While observing this fawn in the sky, I realized that, over the past two days, I was finally coming to grips with the fact that Daisy’s little buck, Rowdy, would not be coming back. Blindly, I had hoped that somehow he had just run off too far to find his way home, or that maybe he was nearby, but was injured and recuperating, and would soon recover to show back up with Daisy and Spirit one day. More than a week had passed since the attack by what we believe to have been a bobcat. Daisy survived a brutal fight, but we never saw Rowdy after that day, nor did we found any signs of where the attack had taken place.
Daisy’s wounds were scabbed over by now, and her hair was beginning to grow back in the large, bald spots where the bobcat had clawed it out. The bruising remained and Daisy still showed a slight limp, but she was healing nicely. Finally giving up her ardent search for her little buck a few days ago, she no longer mooed around constantly, or took long moments to investigate areas where Rowdy’s scent had lingered. The recent rains had washed away any traces of Rowdy, and Daisy had moved on, with her attention now solely focused on the care of her doe fawn, Spirit.
Daisy was not alone in her despair for her boy during those first few days, for I had suffered too. It was not easy to watch my girl spend the better part of a week searching for Rowdy. And it was terrifying to think that, after a year of Daisy wandering the woods, and beyond to the river, a mere bobcat – typically known for targeting small mammals and birds like rabbits and quail – could inflict these kinds of wounds on a full-grown deer.

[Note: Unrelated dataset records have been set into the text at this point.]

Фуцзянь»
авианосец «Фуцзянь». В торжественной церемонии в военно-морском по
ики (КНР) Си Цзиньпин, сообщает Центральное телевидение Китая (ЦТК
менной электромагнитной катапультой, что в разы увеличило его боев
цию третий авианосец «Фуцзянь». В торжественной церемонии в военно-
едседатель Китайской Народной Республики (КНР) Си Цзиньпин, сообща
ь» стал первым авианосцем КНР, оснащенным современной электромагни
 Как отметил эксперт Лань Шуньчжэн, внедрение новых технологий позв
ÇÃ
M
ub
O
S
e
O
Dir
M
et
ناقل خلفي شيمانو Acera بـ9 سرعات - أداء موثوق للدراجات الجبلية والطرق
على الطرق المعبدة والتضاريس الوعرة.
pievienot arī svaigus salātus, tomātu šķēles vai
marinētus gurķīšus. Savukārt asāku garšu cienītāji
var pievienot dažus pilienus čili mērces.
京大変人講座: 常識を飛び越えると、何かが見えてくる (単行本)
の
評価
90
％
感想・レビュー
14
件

Ever since the attack, I had trouble sleeping at night for worrying about Daisy and Spirit – and Rowdy. Now, in my mind, the woodlands seemed to be a horrific place, no longer feeling safe and beautiful, as it had once been to me.
I did not necessarily need to see “signs” that it was time to move on, but today, it seemed that maybe Mother Nature thought it was time to give me a nudge anyway. For, early this morning, I had seen my friend the vulture, flying high above the woodlands. I am convinced the vulture is my animal totem, bringing to me the all-important message to “glide and soar”, and to leave the carcass of troubles behind. Also, I had witnessed Daisy playing with Spirit just below the slope around mid-morning and noticed how Daisy seemed so carefree, like she was when she was a young fawn herself. Daisy and Spirit gamboled and tossed heads together, having a good ol’ time, just like Rowdy had done with Spirit. Recalling this scene and observing the little fawn image in the clouds now, I smiled… it was a sign to me that wherever Rowdy was, and whatever had happened, it was beyond my control. It suddenly felt “ok” to continue to hope for a miracle, but it also felt “ok” to move on. As I pondered the amazing comfort that seemed to come over me from seeing the fawn shape in that simple mass of water droplets, I noticed Jimmy Buffet’s voice coming over the outdoor speakers – crooning the words to his song, “Breathe In, Breathe Out, Move On”.

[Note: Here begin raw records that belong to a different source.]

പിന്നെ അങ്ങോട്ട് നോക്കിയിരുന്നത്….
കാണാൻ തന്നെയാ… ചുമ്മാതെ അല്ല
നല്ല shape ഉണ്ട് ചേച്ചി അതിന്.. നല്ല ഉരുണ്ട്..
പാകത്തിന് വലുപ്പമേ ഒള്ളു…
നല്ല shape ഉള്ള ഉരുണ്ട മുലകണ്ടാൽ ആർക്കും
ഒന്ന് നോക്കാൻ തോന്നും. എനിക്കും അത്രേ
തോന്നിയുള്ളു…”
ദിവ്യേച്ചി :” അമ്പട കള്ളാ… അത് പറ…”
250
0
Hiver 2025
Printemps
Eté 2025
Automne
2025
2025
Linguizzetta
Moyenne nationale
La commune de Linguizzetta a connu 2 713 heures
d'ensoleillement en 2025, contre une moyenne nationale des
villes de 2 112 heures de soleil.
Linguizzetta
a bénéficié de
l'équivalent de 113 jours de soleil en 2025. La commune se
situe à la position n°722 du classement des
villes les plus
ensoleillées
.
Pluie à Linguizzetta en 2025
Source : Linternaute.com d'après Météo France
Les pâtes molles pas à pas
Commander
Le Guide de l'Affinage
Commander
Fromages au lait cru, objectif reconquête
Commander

Sometimes, my friends, messages are all around us and come in many forms – if we can only recognize them. But, answers to the questions we have about life, are not always apparent. Tragedy, difficulty and struggle can come suddenly and leave us shattered. Yet, there is a resilient side to Mother Nature, and to human nature. Watching Daisy at play with Spirit, I knew I could not continue to lick the wounds of my sadness. I knew this day had presented to me a sign that it was time to move past what I thought to be a tragedy, and to be joyful of the good that was happening before me now. It was obvious that Daisy was focused on the present, and if she could move on after losing little Rowdy, then I could too.